If you have never canned, to can vegetables, you will need a pressure canner. A pressure canner is a bit more expensive than the hot water bath equipment; however, it will last a hundred years so you can get your money's worth. Mom used a pressure cooker to cook almost everything. Potatoes for mashing takes no time on a Sunday after church when everyone is hungry. I like pressure cooked pork chops better than any other way. I discovered after I was married that Fordhook frozen lima beans cook the best in the pressure cooker. If you have never used one, you will find that this is a valuable asset for the kitchen.
Here is a list of equipment that you probably don't have in the kitchen if you have never canned.
- pressure canner
- canning set (funnel, tongs, lid lifter, and headspace measurer)
- lids and bands
- thick towel
You will need some big bowls and a big pot for boiling water.
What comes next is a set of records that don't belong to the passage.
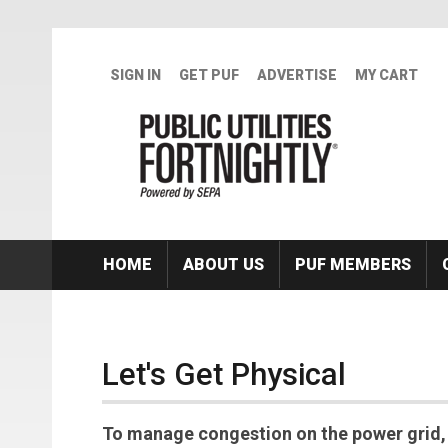
Skip to main content
SIGN IN
GET PUF
ADVERTISE
MY CART
HOME
ABOUT US
PUF MEMBERS
Let's Get Physical
To manage congestion on the power grid, m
You will already have ladles. You might want salt for your asparagus. I personally don't add salt.
After cleaning the pressure canner, put a few inches of water in the bottom and turn the heat on low to start warming up the canner. Fill the big pot with water and turn it on to boil. Wash your jars in the dishwasher and leave them there with a heat cycle on. Get a smaller pan of hot water and put the lids in there after washing them. The lids will stay in the hot water until they go on the jars.
- Wash the asparagus and cut off any hard scales along the side of the spear. If you take the spear in your hands, you can feel where the spear is more tender. The asparagus will break off naturally at that point.
- Decide how you want to pack the asparagus in the jars. Do you want pieces? Do you want the whole spear? If you want the spear, you will have to use quart jars. You will still have to trim the asparagus to fit the jar. You will need 1 inch of head space in the jar. (I personally like the whole spear so I do quarts.)
- Pack the jars and add your salt if you want salt. It is suggested you add ½ teaspoon per quart. I do not use salt in mine. Once the asparagus is in the jar, pour in the boiling water from the big stockpot you have standing by. You still need the 1 inch of headspace. You still need to run the spatula around the inside of the jar to release the air bubbles. Be careful not to damage the spear. Wipe the top and the threads around the jar top. Put the lid and bands on each jar. Be sure it is snug but not too tight.
- Put the jars in the canner, as many as will fit. Put the lid on the canner but leave the vent open. (Check your manual from your manufacturer and always follow the manufacturer's instruction.)
- Put the heat on high and let the pressure canner vent for 10 minutes. Put the pressure weight on the canner and bring the pressure to 11 pounds. When the pressure hits 10 pounds, turn on the timer for 25 minutes. You want to keep the pressure at least 10 for the whole 25 minutes.
- Turn off the heat after the 25 minutes and let the pressure come down on its own. This will take a while. Don't jostle the cans. Don't put the pressure canner under cold water. Let it alone. Once the pressure is gone, sometimes you hear the sound like a click that says the pressure is gone, open the canner and take the jars out.
- Place the jars on a towel or wooden cutting board. Don't let the jars touch. Leave them alone until they cool and their seal is finished. They need to be saved in a dry cool place.